What Does a Defense Attorney Do in a Criminal Case?
The following is a basic outline of what happens in a criminal case:
- A person or group of persons commit a crime;
- Law enforcement is then asked to investigate the crime (or in some cases may bear witness to it);
- After the police investigate and collect the evidence, they may arrest a person of interest;
- The police will submit the evidence and any information they have about the suspect to a local district attorney or state prosecutor’s office;
- The district attorney or state prosecutor will decide whether there is enough evidence to charge the suspect, and if there is, they will file a case against them in criminal court;
- The suspect will then attend an arraignment hearing where they will either plead guilty or not guilty to the charges;
- Their plea will trigger the pretrial process (i.e., the stages where both the prosecutor and a criminal defense attorney build their respective cases);
- If the defendant does not enter into a plea bargain agreement, they will go to trial, which can be held either before both a judge and jury, or just a judge (i.e., a bench trial);
- Once trial ends, the judge and/or jury will decide the outcome of the case;
- If the defendant is guilty, then they will need to attend a sentencing hearing where the court will issue a punishment; and
- Finally, the defendant may file an appeal to try to reverse the decision of the trial court.
Unlike a civil lawsuit, a criminal case is initiated by a government actor.
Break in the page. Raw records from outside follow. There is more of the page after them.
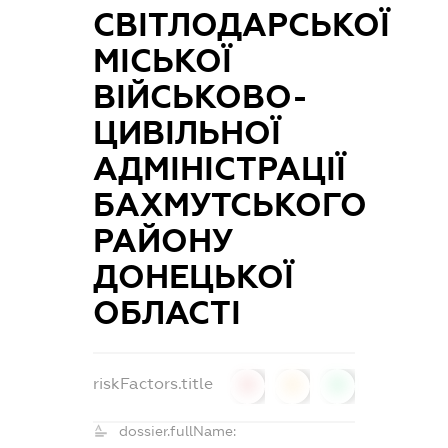
СВІТЛОДАРСЬКОЇ
МІСЬКОЇ
ВІЙСЬКОВО-
ЦИВІЛЬНОЇ
АДМІНІСТРАЦІЇ
БАХМУТСЬКОГО
РАЙОНУ
ДОНЕЦЬКОЇ
ОБЛАСТІ
riskFactors.title
0
0
0
dossier.fullName:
In most criminal cases, this government representative is usually a district attorney or state prosecutor. Prosecutors have the authority to recommend and request that a court impose certain criminal penalties as well as the power to drop the charges or a case.
Prosecutors do not provide the same legal services as a criminal defense attorney. They are meant to embody the government and to ensure that the laws are being properly enforced. They also serve as a mouthpiece for the victims of a crime. However, victims do not typically receive remedies in criminal court with the exception of restitution. If a victim wants to pursue monetary damages against a defendant, they will need to file a claim in civil court.
On the other hand, criminal defense attorneys represent defendants. Defendants are individuals or groups of individuals who have been accused of committing a crime. Among many other tasks, a good criminal lawyer will review the facts of a defendant’s case, make sure that the police followed the proper procedures to gather evidence, hire expert witnesses to testify on behalf of the defendant, and provide solid representation in court.
When Should I Hire a Criminal Defense Attorney?
If you are currently facing charges for committing a crime, you should contact a local criminal lawyer immediately. An experienced criminal lawyer can determine whether there are any defenses available that you can raise and can help you devise a legal strategy that has the potential to reduce or drop the charges. Your lawyer can also inform you of your legal rights as a criminal defendant and can make sure that those rights are being protected.
Additionally, your lawyer will be able to provide representation either in court or while making a deal for a plea bargain arrangement. Your lawyer can also answer any questions you may have throughout the process. They can offer you legal advice on issues that may arise during your case, which you may need to make important decisions about the case that could impact your personal life.